Position Applied for: Bangladesh Cricket Board (BCB) medium-fast specialist for Tiger's National Team, Bangladesh
CONTACT INFORMATION
Name Mir Zeeshan Mahmud (Gopal Bhar)
Address Anaheim, California (full address withheld)
Telephone (withheld)
Cell Phone (withheld)
Email (zeeshan.mahmud11atgmaildotcom)
Date of Birth 10/18/1983
Place of Birth Dhaka, Bangladesh
Citizenship Dual- US/Bangladeshi
Visa Status N/A
Sex Male
Optional Personal Information
Marital Status Single, celibate
Spouse's Name: You kiddin' right?
Children: N/A, Not known too
EMPLOYMENT HISTORY
Work History: Various shifts as Security Guard, Fry's electronics trainee, Orange Coast College (dishwasher) , Disneyland
Academic Positions: Sadly, none
Research and Training: Facebooking
EDUCATION
High School: Garden Grove High School
University/College: Orange Coast College, Costa Mesa
Graduate School: N/A
Post-Doctoral Training: N/A
PROFESSIONAL QUALIFICATIONS
Certifications and Accreditations
Computer Skills: Facebook, Myspace, Internet
AWARDS
None
PUBLICATIONS
- Cricket and the Art of Memory (Espncricinfo)
- James Southerton: An Immortal Inspiration (Espncricinfo)
PROFESSIONAL MEMBERSHIPS
American Philately Club
INTERESTS
Almost anything imaginable
Area of Expertise
Wicket on will.
Personal Skills
- Egoistical not team player
- Likes Cricket
- Fame hungry
- Attention whore
References: Dr Zunaid Kazi, [Insert Signature]

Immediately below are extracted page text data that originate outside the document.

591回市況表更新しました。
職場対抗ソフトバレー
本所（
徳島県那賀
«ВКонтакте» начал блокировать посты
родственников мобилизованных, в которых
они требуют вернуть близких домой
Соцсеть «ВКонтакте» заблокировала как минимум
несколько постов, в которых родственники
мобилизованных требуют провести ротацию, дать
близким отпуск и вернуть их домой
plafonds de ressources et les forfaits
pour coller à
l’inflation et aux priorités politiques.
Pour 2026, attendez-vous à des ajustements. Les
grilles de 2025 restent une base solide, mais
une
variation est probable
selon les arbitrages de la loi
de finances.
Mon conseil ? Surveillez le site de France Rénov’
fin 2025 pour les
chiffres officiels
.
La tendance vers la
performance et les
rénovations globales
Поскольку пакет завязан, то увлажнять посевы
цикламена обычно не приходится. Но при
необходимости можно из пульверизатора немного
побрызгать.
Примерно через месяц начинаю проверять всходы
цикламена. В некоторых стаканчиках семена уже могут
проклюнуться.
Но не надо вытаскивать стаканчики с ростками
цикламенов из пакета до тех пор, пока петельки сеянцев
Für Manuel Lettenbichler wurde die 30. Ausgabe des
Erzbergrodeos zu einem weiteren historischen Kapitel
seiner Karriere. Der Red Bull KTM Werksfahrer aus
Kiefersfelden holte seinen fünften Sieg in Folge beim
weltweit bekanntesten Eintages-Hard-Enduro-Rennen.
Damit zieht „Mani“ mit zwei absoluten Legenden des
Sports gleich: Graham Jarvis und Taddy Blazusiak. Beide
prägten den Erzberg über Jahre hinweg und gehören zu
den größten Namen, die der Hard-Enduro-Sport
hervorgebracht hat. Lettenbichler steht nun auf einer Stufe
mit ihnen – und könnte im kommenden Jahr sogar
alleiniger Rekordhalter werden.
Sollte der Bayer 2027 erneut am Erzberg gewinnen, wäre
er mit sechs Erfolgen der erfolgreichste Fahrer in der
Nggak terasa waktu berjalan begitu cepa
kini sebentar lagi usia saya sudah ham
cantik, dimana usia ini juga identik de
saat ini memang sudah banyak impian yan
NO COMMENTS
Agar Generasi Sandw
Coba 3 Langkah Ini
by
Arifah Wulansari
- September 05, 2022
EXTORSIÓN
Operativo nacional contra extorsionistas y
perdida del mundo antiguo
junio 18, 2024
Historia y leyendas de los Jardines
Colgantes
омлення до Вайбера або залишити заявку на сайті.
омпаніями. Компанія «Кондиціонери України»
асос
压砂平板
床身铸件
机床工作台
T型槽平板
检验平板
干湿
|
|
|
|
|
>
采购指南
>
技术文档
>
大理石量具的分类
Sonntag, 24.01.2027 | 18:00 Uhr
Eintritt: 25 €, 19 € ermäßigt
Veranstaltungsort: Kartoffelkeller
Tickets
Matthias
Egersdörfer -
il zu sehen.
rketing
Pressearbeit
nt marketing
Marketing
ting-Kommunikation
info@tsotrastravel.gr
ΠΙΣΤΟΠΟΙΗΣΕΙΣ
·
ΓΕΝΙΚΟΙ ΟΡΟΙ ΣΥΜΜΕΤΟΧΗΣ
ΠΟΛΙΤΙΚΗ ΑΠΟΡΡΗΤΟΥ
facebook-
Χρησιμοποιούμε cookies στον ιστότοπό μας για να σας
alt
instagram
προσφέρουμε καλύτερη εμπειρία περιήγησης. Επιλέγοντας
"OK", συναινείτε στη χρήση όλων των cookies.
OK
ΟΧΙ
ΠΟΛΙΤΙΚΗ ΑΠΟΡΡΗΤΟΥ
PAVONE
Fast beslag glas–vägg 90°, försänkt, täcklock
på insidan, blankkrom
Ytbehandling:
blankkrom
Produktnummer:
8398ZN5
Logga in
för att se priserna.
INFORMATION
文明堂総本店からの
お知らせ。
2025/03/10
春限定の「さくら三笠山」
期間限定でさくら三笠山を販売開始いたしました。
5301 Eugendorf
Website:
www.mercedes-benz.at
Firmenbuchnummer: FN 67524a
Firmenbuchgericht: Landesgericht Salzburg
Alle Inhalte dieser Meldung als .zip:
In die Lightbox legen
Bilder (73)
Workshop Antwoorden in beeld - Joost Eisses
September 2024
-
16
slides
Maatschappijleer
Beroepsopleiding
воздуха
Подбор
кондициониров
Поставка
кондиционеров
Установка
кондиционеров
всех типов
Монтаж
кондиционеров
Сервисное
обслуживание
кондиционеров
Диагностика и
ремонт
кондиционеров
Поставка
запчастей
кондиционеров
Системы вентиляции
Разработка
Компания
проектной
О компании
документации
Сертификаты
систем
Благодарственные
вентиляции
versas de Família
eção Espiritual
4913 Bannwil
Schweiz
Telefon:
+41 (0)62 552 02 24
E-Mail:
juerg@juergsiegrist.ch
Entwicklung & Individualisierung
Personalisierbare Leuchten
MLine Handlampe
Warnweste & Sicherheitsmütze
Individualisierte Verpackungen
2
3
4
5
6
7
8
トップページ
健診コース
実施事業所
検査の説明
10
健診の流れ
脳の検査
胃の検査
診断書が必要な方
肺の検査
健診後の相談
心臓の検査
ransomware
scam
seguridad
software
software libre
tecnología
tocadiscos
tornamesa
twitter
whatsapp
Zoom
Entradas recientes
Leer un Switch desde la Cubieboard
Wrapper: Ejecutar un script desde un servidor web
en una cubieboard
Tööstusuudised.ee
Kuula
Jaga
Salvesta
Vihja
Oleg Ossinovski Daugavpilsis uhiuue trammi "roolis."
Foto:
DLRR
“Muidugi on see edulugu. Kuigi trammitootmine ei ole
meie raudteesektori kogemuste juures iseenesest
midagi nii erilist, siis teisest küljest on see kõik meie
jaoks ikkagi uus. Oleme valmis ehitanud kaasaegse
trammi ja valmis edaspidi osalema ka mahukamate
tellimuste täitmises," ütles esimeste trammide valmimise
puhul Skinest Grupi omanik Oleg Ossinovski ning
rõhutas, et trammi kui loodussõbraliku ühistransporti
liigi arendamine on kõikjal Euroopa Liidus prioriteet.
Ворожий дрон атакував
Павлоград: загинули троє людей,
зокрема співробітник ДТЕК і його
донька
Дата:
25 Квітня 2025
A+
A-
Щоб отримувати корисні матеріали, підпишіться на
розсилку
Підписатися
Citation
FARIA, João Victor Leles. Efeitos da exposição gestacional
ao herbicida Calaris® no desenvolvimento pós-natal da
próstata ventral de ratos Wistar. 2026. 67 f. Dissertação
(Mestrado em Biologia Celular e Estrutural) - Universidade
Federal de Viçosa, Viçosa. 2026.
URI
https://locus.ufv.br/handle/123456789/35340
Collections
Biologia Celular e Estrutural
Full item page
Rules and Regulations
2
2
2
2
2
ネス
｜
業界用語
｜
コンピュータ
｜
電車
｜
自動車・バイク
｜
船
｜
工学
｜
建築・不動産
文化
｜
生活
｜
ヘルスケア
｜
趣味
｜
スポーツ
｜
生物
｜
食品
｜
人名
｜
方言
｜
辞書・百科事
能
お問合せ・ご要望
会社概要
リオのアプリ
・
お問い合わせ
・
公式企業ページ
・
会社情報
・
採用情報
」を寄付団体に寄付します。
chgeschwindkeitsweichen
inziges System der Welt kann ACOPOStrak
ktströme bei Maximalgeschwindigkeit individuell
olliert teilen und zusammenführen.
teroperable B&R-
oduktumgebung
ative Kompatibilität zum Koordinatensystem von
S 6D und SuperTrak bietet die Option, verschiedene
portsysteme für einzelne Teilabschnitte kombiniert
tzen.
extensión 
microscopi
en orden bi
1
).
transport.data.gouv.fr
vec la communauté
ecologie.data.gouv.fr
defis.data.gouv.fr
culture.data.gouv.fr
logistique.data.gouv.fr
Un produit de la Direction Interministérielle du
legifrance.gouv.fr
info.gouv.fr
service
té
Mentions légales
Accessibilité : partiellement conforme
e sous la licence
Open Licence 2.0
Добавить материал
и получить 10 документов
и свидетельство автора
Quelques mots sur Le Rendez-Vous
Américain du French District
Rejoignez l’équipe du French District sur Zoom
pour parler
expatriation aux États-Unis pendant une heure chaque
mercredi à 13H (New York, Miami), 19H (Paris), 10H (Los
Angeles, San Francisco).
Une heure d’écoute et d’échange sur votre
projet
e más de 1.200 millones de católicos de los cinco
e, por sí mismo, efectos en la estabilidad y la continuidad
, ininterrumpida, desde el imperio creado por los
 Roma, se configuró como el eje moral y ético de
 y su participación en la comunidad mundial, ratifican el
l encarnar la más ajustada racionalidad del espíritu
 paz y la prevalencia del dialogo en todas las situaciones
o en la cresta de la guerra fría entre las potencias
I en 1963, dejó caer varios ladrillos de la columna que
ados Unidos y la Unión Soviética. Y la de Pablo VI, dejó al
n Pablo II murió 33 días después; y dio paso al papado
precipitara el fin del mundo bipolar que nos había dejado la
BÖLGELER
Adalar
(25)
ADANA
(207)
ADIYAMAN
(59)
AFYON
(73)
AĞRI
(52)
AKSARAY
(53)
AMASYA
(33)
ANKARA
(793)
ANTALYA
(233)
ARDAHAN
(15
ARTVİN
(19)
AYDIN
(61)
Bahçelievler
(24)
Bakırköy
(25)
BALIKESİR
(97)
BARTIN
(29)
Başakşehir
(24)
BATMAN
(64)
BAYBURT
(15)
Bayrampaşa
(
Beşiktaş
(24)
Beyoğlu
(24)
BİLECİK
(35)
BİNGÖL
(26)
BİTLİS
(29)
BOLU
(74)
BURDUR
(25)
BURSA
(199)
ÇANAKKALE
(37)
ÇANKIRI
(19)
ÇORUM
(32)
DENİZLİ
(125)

Philosophy and other personal comments:
As Dr Jekyll
I believe in the power of wicket on demand. Envisage, a cricket ball hitting you at knots, which got power to destroy you physically and cause instant death. I have personally been influenced heavily by Waqar-Wasim-Javed and Lillee's school to cause scourge of God and fear instilled when I run upto the crease. All I need is once chance, just once chance and I guarantee while I cannot guarantee it would be a maiden over without wides, but you WILL get a wicket. I ball to kill. I am an assassin. I have assassin's mentality. To an en expert a cricket ball is not a ball but a weapon of choice. Toe crushers, yorkers, reverses, beamers I do it all and I can make one utter japmala haplessly as I see myself break wickets from short-run up generating medium pace. My grip is normal, rather loosey-goosey with wristy action to generate swing, and I usually consider myself as a discus thrower rather than a cricketer who wants to get the crystal skull of glass jaw of the victim batsman. Yeaaah, whuzzzz up...
As Mr. Hyde
Not sure if Vasari or who said it that polymath Renaissance Man Leon Batista Alberti could throw cards at the ceiling a trick copied by Las Vegas magician to cut a water melon like a ninjutsu's shuriken. Thing is a cricket ball is a projectile and it can kill. Yes, and that is why I fear Herr Doktor. Even if I am wearing guard and batting, the shock generated by a heinous scumbag hell bent on hitting my nuts can kill. Yes, I don't like batting. Batting is my greatest fear; I have battophobia. Yes, this is what fast bowlers like Steyn, Lee, Malinga, Akram, Ambrose instills in you. F-E-A-R.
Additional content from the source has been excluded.